* _TASK_: Within the listing, each line that has the string "people" should be copied.
○ ○ ○ ○
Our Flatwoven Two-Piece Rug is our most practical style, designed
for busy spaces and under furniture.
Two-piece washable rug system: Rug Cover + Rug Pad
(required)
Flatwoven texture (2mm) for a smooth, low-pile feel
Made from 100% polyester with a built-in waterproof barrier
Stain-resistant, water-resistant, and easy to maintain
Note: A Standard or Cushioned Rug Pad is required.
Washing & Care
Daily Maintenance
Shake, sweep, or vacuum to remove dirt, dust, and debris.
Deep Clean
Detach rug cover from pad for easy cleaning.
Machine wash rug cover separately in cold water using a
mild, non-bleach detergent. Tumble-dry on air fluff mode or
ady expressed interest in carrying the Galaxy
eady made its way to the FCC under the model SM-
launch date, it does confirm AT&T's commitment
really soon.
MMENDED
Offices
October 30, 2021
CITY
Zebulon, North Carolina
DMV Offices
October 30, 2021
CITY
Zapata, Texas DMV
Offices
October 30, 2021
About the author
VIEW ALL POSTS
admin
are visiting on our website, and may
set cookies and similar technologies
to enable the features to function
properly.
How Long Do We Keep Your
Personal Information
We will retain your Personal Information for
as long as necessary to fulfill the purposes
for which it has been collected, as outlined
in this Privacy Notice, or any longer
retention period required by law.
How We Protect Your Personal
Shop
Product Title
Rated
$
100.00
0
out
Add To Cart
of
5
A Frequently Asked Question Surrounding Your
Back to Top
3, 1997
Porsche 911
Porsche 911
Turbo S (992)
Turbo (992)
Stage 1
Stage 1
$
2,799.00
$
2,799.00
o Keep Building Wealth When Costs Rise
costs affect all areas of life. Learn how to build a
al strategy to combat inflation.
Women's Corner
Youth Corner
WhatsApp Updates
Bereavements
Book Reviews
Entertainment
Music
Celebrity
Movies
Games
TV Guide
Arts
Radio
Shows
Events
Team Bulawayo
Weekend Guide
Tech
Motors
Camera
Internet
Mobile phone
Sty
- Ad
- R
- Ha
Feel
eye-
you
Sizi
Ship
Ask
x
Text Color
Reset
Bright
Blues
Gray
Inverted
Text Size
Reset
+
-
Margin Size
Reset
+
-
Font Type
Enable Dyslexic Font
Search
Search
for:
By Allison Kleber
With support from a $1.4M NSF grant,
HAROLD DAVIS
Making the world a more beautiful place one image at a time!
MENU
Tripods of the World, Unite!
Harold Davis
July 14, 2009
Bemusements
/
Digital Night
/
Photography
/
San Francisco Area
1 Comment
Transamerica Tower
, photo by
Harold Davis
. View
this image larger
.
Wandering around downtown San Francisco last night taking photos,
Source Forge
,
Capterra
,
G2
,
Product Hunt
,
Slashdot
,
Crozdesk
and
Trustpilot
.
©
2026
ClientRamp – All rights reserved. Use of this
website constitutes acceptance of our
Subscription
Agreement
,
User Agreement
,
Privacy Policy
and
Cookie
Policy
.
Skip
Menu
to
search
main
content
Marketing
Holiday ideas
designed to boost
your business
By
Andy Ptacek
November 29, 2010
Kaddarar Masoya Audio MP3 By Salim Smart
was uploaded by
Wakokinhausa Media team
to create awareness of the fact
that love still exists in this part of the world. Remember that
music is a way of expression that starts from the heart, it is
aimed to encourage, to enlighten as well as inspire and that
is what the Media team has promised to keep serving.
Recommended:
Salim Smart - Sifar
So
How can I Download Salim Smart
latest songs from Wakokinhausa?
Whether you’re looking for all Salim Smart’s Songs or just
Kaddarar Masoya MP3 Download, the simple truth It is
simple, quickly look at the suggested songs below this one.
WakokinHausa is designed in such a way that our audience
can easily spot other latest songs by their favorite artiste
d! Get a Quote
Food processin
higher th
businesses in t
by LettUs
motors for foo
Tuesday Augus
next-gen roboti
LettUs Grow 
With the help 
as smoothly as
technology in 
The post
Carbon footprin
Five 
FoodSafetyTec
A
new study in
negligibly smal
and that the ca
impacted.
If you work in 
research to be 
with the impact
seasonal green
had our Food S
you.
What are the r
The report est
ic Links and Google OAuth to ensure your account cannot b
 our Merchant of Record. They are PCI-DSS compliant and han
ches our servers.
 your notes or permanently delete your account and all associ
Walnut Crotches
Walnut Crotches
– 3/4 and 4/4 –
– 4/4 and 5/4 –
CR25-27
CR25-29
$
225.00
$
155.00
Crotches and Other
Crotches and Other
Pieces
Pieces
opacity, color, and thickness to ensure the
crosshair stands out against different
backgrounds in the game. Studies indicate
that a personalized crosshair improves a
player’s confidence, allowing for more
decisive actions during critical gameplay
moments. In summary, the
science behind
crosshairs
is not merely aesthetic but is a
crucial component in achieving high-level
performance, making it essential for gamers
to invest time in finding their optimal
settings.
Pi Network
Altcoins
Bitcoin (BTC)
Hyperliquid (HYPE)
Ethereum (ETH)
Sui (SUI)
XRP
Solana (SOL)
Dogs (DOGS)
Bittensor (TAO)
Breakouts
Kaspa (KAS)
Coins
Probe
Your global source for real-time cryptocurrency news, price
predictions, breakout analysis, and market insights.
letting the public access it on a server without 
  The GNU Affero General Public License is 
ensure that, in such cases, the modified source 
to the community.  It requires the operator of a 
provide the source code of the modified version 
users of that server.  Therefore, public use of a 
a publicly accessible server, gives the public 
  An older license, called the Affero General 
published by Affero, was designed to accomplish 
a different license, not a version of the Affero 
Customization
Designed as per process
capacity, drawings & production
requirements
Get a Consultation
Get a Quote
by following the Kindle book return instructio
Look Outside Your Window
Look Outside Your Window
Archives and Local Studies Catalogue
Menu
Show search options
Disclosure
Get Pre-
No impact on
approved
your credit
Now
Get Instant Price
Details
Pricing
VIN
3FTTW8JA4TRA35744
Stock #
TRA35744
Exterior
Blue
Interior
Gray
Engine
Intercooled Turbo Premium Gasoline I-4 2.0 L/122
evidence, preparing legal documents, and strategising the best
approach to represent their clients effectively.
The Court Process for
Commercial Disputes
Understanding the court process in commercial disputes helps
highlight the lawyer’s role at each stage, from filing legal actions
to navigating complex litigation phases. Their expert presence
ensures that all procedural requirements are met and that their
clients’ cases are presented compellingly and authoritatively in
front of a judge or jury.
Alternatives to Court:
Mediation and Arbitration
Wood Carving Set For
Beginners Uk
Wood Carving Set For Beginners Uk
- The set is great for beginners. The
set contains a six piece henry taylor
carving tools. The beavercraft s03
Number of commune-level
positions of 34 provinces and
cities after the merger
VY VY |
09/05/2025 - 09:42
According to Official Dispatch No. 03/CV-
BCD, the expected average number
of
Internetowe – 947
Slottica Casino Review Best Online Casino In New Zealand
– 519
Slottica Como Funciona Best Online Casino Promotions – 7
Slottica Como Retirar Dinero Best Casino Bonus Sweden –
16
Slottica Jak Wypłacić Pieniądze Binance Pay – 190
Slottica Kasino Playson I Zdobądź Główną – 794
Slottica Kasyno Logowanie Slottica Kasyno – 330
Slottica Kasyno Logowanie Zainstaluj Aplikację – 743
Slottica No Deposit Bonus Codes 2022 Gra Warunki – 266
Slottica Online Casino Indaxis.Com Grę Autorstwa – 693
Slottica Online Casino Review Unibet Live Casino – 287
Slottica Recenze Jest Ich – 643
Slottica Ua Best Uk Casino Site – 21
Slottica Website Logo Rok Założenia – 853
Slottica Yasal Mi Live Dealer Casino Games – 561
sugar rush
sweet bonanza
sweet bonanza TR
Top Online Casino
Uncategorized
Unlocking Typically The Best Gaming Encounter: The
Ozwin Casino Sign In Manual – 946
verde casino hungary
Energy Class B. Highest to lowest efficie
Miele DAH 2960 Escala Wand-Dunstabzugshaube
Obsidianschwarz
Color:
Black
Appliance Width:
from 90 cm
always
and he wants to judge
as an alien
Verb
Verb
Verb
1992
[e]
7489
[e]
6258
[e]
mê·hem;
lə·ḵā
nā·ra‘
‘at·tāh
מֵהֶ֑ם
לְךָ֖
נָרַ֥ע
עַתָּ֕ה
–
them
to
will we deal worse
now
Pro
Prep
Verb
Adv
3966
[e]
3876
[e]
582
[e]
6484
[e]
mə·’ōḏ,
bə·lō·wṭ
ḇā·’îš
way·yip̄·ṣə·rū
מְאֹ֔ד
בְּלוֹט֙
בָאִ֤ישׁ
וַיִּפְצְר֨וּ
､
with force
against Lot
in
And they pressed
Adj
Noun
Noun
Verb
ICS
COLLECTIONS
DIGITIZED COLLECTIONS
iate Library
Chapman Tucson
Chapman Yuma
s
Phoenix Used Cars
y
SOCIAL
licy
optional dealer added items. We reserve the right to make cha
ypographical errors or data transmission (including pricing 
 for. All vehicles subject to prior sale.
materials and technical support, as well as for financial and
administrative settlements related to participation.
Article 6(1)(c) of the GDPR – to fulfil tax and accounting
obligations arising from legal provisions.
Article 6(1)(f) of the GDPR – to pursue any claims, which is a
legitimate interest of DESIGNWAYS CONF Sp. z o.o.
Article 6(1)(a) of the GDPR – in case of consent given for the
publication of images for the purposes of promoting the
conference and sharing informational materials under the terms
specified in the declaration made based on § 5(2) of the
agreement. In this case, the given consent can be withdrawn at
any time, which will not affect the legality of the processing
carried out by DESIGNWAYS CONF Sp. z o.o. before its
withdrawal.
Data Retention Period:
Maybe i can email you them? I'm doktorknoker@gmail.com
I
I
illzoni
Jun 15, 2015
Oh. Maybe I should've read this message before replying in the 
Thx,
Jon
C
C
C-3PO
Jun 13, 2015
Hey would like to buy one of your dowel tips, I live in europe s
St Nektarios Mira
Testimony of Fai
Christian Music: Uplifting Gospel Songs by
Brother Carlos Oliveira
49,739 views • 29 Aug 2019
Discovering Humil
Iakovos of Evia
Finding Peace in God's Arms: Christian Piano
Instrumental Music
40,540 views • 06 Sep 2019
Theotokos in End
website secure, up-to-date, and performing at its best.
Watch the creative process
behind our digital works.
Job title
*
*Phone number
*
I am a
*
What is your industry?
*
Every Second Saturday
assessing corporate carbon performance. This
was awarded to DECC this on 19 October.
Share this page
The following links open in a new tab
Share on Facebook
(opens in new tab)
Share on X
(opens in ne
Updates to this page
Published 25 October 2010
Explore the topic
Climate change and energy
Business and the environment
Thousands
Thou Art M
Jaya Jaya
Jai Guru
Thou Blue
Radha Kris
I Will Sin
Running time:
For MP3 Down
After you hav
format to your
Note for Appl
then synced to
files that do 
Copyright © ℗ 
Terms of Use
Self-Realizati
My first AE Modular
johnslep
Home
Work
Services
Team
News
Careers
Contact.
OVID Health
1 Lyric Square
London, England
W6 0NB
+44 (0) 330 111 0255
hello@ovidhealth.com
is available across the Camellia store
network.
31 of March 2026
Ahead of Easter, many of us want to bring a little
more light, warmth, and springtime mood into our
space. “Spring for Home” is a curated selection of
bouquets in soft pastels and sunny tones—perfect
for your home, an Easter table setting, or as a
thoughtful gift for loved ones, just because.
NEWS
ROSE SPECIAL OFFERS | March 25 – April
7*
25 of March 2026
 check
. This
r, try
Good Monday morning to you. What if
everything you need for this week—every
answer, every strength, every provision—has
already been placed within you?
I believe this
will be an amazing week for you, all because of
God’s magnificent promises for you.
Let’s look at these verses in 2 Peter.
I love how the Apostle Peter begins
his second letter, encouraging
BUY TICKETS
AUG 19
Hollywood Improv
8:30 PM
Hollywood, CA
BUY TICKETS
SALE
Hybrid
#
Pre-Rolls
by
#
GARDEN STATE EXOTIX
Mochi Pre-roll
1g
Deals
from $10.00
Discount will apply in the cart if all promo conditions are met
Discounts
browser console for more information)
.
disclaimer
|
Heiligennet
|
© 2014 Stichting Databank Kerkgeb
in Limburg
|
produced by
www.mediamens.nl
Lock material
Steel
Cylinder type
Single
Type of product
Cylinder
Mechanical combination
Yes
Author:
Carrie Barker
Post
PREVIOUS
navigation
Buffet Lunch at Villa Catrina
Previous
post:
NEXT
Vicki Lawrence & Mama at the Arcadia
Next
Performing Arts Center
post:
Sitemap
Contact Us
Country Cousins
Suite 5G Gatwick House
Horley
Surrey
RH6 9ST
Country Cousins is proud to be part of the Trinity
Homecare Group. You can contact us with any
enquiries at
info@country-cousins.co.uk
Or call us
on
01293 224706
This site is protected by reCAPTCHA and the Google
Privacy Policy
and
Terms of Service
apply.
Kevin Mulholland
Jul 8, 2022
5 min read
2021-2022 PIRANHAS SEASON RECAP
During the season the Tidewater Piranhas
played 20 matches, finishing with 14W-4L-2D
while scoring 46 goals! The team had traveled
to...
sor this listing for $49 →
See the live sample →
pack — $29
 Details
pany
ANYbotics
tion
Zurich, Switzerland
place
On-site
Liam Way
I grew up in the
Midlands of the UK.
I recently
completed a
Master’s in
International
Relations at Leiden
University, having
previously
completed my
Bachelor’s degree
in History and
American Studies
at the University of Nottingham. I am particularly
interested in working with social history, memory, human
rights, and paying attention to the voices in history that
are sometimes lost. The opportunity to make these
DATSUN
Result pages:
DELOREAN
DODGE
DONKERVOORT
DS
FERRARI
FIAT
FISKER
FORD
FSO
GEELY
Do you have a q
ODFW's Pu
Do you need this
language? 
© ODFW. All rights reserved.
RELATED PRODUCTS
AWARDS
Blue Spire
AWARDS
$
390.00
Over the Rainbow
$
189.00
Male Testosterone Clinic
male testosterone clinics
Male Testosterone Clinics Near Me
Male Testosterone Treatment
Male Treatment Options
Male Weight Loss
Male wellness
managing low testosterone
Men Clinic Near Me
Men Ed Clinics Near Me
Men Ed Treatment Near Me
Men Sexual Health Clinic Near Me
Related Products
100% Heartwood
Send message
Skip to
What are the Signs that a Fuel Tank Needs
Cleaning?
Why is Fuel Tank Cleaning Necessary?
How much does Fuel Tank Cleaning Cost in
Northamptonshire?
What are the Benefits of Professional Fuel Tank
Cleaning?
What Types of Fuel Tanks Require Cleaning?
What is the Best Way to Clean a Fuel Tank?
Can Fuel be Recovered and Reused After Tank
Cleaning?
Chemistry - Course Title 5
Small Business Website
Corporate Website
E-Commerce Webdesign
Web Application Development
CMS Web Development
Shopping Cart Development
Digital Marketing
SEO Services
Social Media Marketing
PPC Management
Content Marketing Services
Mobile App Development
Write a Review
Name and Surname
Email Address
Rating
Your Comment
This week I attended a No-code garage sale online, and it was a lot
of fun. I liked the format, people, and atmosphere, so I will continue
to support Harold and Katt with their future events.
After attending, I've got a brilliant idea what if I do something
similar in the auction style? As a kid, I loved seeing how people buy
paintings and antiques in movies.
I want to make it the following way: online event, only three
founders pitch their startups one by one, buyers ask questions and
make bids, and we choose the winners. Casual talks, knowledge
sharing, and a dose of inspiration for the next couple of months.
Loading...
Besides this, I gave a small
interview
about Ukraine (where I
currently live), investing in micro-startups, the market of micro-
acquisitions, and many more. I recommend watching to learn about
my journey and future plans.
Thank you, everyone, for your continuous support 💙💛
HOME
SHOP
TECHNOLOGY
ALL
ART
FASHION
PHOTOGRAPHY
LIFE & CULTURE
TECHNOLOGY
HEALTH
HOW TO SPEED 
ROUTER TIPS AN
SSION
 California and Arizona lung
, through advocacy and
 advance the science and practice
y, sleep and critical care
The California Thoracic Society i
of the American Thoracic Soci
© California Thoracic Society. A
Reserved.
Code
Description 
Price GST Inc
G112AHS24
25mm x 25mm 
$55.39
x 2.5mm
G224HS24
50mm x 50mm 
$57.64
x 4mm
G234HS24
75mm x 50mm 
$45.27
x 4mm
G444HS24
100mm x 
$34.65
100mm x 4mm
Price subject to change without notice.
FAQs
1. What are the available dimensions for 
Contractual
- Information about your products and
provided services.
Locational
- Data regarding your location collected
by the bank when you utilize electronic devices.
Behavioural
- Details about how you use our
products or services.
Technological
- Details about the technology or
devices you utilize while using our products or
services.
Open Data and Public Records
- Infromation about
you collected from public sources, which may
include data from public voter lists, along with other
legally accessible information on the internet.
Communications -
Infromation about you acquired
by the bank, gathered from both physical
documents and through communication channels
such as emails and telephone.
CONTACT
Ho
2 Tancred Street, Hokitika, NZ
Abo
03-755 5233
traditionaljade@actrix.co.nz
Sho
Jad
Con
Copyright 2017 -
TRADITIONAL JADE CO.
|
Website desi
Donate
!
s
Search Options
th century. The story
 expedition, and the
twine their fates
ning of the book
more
○ ○ ○ ○
* _REPLY TO THE TASK_:
of fun. I liked the format, people, and atmosphere, so I will continue
similar in the auction style? As a kid, I loved seeing how people buy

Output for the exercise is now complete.